# WHAT IS EXPECTED:
State only how many lines of the records contain the string "บนคอม".

# INFORMATION PROVIDED:
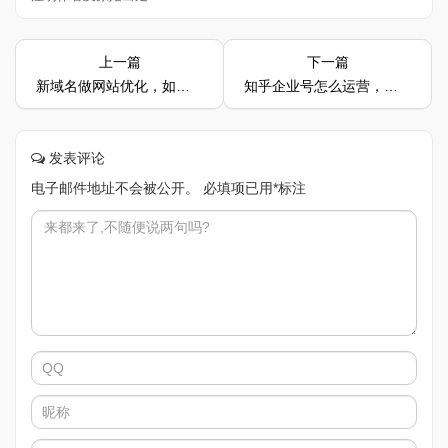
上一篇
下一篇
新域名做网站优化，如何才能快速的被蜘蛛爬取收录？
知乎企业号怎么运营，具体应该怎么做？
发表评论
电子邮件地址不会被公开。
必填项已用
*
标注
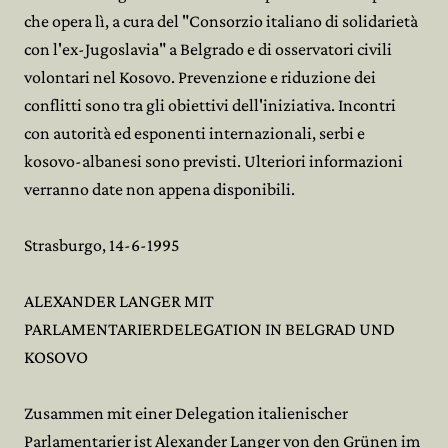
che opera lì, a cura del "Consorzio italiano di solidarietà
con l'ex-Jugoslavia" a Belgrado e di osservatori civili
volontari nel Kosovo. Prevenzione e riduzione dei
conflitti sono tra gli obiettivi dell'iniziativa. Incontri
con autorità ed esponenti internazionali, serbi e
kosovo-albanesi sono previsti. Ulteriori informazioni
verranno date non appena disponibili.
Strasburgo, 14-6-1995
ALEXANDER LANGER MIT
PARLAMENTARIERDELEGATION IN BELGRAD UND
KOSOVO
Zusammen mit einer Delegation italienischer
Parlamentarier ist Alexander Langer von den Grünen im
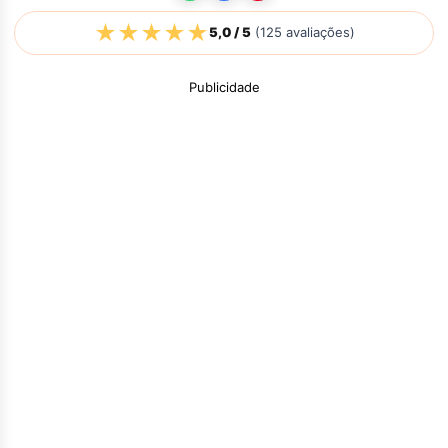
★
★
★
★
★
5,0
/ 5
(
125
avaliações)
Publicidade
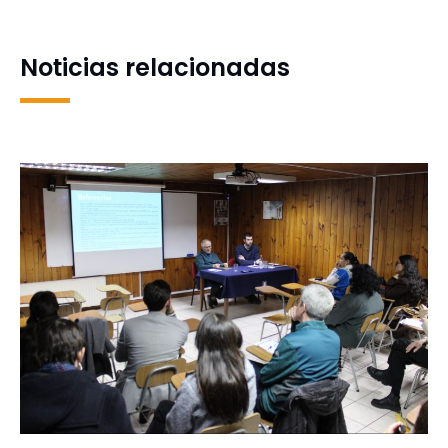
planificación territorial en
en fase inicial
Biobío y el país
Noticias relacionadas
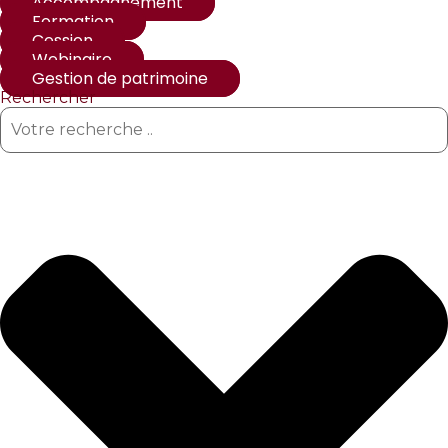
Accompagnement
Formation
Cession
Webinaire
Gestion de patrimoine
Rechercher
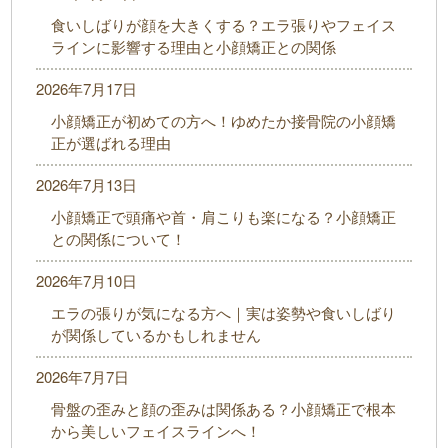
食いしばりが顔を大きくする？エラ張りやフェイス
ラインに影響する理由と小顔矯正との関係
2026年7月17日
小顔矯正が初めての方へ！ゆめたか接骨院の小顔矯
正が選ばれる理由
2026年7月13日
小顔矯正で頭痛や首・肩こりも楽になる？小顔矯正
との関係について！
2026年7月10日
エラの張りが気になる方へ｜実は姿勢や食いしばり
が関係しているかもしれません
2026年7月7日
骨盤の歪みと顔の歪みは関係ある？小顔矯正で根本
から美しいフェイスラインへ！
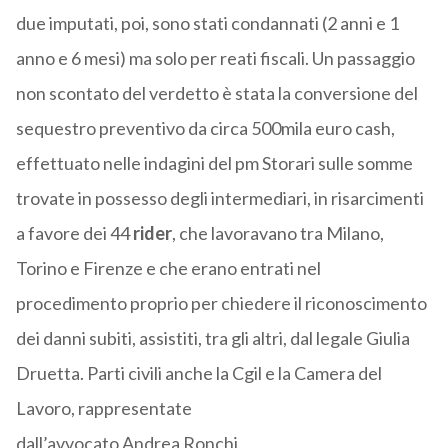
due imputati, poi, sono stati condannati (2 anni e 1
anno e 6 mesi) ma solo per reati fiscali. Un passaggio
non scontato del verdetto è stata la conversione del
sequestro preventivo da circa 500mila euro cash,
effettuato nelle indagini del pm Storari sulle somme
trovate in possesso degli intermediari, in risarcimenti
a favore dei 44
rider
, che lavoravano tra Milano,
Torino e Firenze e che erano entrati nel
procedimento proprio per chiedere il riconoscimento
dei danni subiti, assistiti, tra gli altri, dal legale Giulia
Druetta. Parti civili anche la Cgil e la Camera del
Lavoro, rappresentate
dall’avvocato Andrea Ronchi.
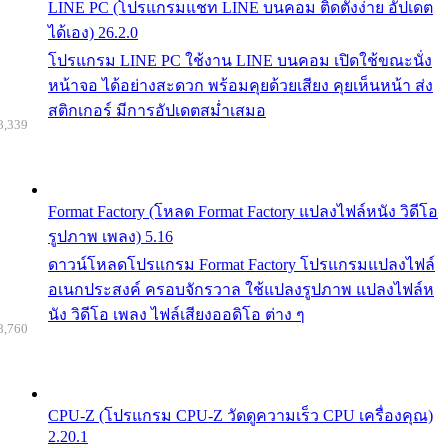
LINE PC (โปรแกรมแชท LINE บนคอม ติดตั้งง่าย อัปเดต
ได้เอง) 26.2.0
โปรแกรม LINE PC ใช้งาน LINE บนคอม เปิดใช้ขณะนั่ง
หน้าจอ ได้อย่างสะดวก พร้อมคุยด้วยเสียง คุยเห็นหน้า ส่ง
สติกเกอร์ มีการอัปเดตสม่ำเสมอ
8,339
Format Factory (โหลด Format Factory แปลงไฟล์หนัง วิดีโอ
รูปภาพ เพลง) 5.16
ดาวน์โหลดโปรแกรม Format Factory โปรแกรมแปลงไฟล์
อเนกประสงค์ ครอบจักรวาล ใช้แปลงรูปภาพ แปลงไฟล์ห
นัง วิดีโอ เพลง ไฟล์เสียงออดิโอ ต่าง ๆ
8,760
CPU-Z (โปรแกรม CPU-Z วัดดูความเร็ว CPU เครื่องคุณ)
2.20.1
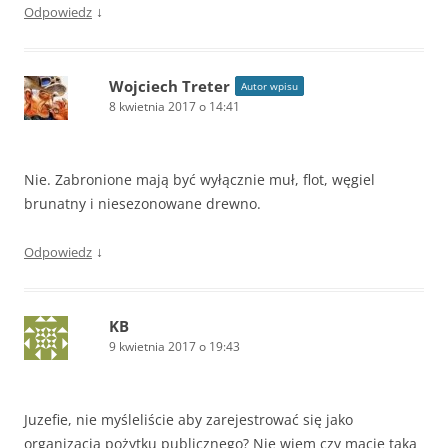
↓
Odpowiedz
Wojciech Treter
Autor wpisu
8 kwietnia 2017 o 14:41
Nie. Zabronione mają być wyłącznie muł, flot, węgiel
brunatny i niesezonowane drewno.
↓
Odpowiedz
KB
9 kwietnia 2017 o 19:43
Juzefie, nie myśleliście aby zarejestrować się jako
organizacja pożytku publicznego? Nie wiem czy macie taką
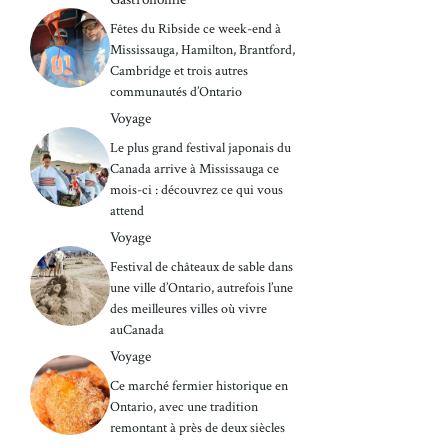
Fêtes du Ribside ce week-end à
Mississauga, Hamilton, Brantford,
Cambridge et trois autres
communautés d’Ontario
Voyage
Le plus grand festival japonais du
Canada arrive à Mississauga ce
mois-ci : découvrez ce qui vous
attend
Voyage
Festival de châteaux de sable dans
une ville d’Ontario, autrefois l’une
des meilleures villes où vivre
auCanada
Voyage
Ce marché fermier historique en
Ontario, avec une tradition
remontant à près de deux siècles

==

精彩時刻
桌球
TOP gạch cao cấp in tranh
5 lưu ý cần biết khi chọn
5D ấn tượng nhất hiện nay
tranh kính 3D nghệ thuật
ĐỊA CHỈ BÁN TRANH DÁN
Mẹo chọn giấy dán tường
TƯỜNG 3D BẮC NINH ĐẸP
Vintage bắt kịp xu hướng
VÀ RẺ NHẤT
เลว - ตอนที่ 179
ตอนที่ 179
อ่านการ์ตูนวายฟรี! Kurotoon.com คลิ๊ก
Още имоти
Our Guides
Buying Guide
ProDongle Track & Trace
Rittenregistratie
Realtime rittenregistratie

# ANSWER TO THIS PROBLEM:
2